» **Work instructions**
From the records below, copy the lines that include "Insurance".

[Records from a collection]
********

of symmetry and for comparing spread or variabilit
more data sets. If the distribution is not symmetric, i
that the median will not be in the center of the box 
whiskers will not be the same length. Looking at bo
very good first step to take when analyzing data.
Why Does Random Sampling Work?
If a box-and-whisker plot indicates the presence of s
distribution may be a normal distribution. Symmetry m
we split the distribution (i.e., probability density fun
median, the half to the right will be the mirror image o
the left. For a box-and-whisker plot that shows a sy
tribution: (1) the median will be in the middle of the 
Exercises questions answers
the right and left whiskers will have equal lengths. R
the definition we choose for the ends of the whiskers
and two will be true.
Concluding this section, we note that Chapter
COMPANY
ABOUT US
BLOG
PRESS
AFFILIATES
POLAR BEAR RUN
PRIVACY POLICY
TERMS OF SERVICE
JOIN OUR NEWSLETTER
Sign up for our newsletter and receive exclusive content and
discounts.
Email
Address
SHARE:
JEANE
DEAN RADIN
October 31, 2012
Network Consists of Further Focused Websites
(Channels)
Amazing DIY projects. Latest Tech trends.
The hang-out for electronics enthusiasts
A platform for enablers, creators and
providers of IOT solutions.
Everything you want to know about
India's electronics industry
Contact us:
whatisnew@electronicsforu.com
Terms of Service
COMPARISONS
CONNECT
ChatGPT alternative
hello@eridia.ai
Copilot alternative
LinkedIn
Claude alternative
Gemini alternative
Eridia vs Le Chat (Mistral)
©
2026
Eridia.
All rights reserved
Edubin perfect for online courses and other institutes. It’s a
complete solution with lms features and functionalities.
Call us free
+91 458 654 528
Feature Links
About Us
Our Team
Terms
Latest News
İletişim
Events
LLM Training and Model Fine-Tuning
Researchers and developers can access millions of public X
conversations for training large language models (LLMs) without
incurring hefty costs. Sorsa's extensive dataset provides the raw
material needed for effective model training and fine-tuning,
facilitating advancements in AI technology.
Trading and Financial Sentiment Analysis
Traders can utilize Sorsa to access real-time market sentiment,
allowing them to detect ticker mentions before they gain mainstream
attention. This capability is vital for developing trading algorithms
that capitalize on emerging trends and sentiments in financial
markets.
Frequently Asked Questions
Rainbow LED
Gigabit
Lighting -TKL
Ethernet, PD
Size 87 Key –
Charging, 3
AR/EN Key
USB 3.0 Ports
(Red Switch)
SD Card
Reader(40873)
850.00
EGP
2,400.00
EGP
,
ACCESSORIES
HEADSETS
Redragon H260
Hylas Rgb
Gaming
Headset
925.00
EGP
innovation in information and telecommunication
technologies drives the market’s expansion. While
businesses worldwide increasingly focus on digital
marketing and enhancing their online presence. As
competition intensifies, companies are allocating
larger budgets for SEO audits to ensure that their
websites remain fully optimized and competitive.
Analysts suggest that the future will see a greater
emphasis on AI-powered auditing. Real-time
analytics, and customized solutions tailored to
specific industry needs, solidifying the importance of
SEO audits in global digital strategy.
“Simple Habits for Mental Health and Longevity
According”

********

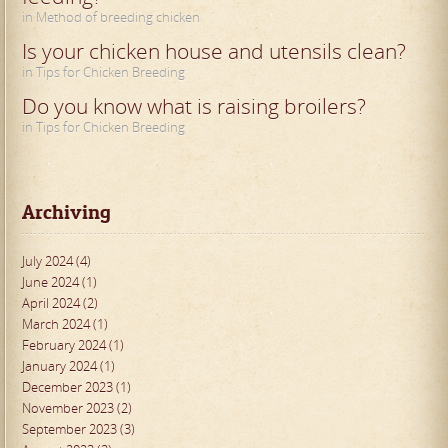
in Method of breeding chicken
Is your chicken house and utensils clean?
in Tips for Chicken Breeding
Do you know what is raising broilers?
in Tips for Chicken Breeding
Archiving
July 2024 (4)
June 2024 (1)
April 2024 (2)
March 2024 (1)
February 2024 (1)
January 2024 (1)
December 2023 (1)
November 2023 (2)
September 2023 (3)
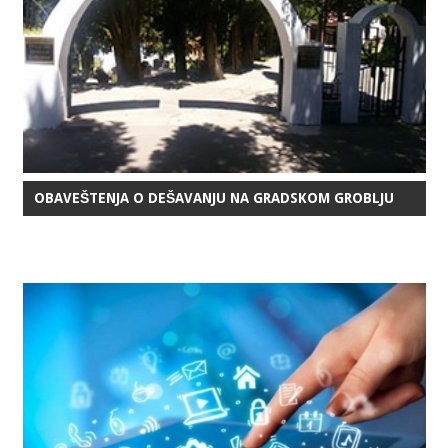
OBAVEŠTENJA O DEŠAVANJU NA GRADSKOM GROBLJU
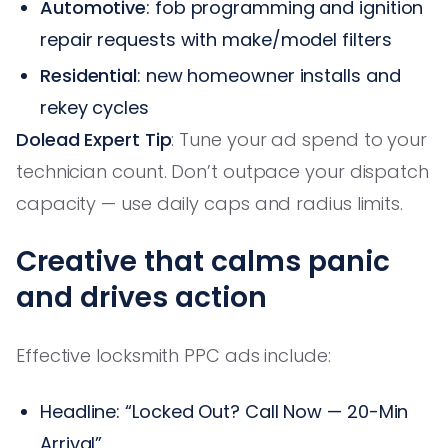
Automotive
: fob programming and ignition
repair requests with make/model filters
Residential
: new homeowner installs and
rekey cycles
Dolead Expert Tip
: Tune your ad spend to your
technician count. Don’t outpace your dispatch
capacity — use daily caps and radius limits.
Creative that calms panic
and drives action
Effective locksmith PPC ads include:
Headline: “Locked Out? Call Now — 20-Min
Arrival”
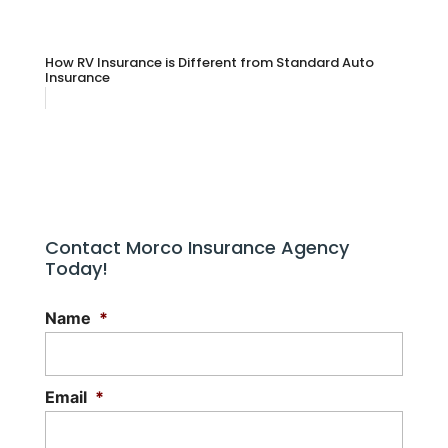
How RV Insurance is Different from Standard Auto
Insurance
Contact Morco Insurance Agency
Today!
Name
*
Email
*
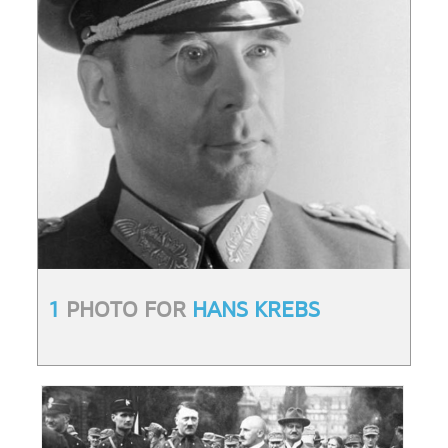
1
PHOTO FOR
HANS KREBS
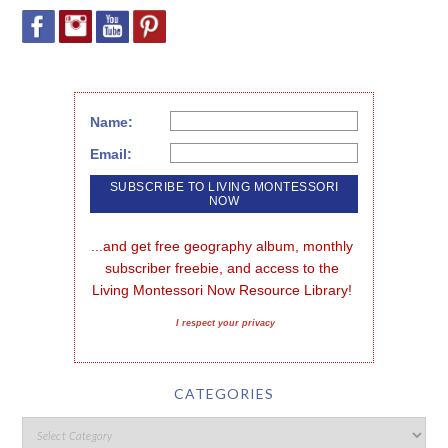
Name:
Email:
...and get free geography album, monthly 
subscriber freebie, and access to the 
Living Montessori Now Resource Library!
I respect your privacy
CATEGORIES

********

» **Response below**
How RV Insurance is Different from Standard Auto
Insurance
Contact Morco Insurance Agency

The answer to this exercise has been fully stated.